The great Polish philosopher Leszek Kolakowski, in his masterpiece Main Currents of Marxism, traces the roots of the Marxist dependence on history back to a disagreement between (who else?) Plato and Aristotle about the relationship between matter and goodness. Plato, broadly speaking, indicates that true Goodness is an Idea; therefore matter, by being matter, is necessarily separated from it. Aristotle argued that matter can be good if it exists in accordance with the laws of goodness, which govern both ideas and matter.
With the introduction of Christianity, the conversation quickly got personal, because instead of talking about ideas and matter, philosophers could talk about God and creation. The question came up as to why God created matter. Christianity believes that as long as there was only God, there was no evil, but almost as soon as He created, there was evil. So why did He create? There are two possibilities:
(1) God created, not knowing the possibility of evil.
(2) God created, knowing the possibility of evil.
Option 1 leads, inevitably, to progressive historicism: the “right side”/“wrong side” language implying that history is an entity capable of increasing moral self-awareness. If God was unaware of the possibility of evil and then learned of it through creation, then God’s concept of morality is changing in response to the things He learns through history. In other words, there is no objective morality. History is God’s attempt to understand and cope with evil. If God is powerful, He will eventually defeat evil, so progress through history is actually progress toward the defeat of evil through the knowledge God has achieved. (note: In the ninth century, the pope denounced this view as heresy.)

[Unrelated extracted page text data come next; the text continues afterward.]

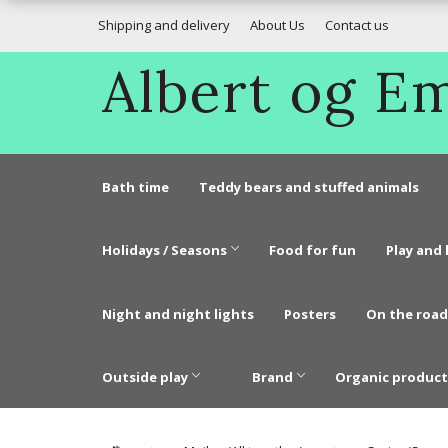
Shipping and delivery
About Us
Contact us
Albert og 
Bath time
Teddy bears and stuffed animals
Holidays / Seasons
Food for fun
Play and 
Night and night lights
Posters
On the road
Outside play
Brand
Organic product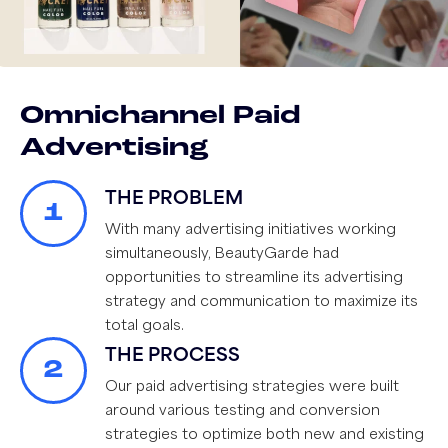
Omnichannel Paid
Advertising
THE PROBLEM
1
With many advertising initiatives working
simultaneously, BeautyGarde had
opportunities to streamline its advertising
strategy and communication to maximize its
total goals.
THE PROCESS
2
Our paid advertising strategies were built
around various testing and conversion
strategies to optimize both new and existing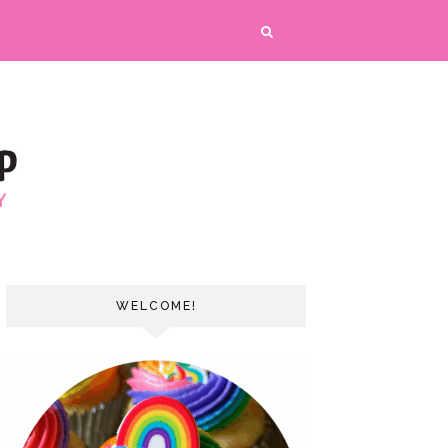
WELCOME!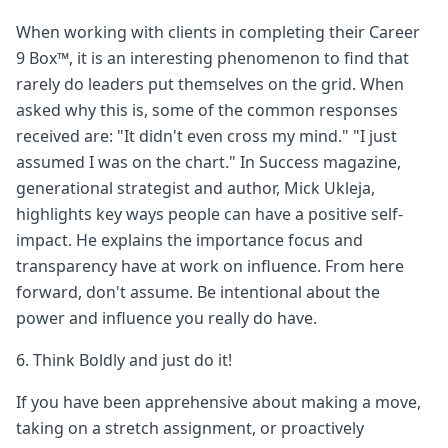
When working with clients in completing their Career
9 Box™, it is an interesting phenomenon to find that
rarely do leaders put themselves on the grid. When
asked why this is, some of the common responses
received are: "It didn't even cross my mind." "I just
assumed I was on the chart." In Success magazine,
generational strategist and author, Mick Ukleja,
highlights key ways people can have a positive self-
impact. He explains the importance focus and
transparency have at work on influence. From here
forward, don't assume. Be intentional about the
power and influence you really do have.
6. Think Boldly and just do it!
If you have been apprehensive about making a move,
taking on a stretch assignment, or proactively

“But my professors don’t believe in God!” you’re probably saying. “Why does any of this matter?” Simply because in the eighteenth century philosophers started substituting “Humanity” (capital H) for “God.” Do that in the paragraph above, and you have a textbook explanation of progressive morality. It’s not an attempt to find goodness; it’s an attempt to understand and defeat evil. The progressive condemnation of things that were previously considered morally good (sexuality mores, respect for religion, promotion of civic virtue) makes perfect sense; our understanding of morality has progressed so that we can now see those things as evil.
The “right side of history” is a trap because we can never know if we are on it or not. The next generation could come along and disprove everything we think we know; in fact, as we’re seeing right now, they could discover that we are all villains of the highest order. The moral goal today is inclusion (of certain things); tomorrow it could be stability or efficiency (as in Soviet Russia or Maoist China), and the protests, rallies, and strikes of the “heroes” on your campus could be condemned as seditious or downright evil.
Morality Outside of History
There’s another option, of course. It is possible that God created the world knowing that evil was a possibility. Free will (which God chose to create) meant that created beings could choose evil, which they did. This wasn’t inevitable, but it was a possibility all along. So goodness—living according to God’s will—and evil are objective realities; they don’t change as history progresses, because God isn’t changing with history.
Don’t worry if your convictions are showing up on the “wrong side of history” lists on campus. History has no sides; it is simply a record of what has come before. The rapidly changing progressive “morality” of college campuses doesn’t give any real insight into the nature of good or evil.
If you’re truly interested in goodness, look instead at the moral teachers who’ve fixed their idea of morality outside of history. (A few names to start with, which are disappearing from syllabi: Socrates, Marcus Aurelius, Plutarch, Aristotle, Christ, Augustine, Thomas Aquinas, Shakespeare, Tolstoy, Solzhenitsyn.) You might not be on the right side of history, but you’ll be right anyway.
Jane Scharl has a BA in politics, philosophy, and economics from the King’s College in New York, and has previously written for National Review Online, InEarnest Magazine, and Comment Magazine.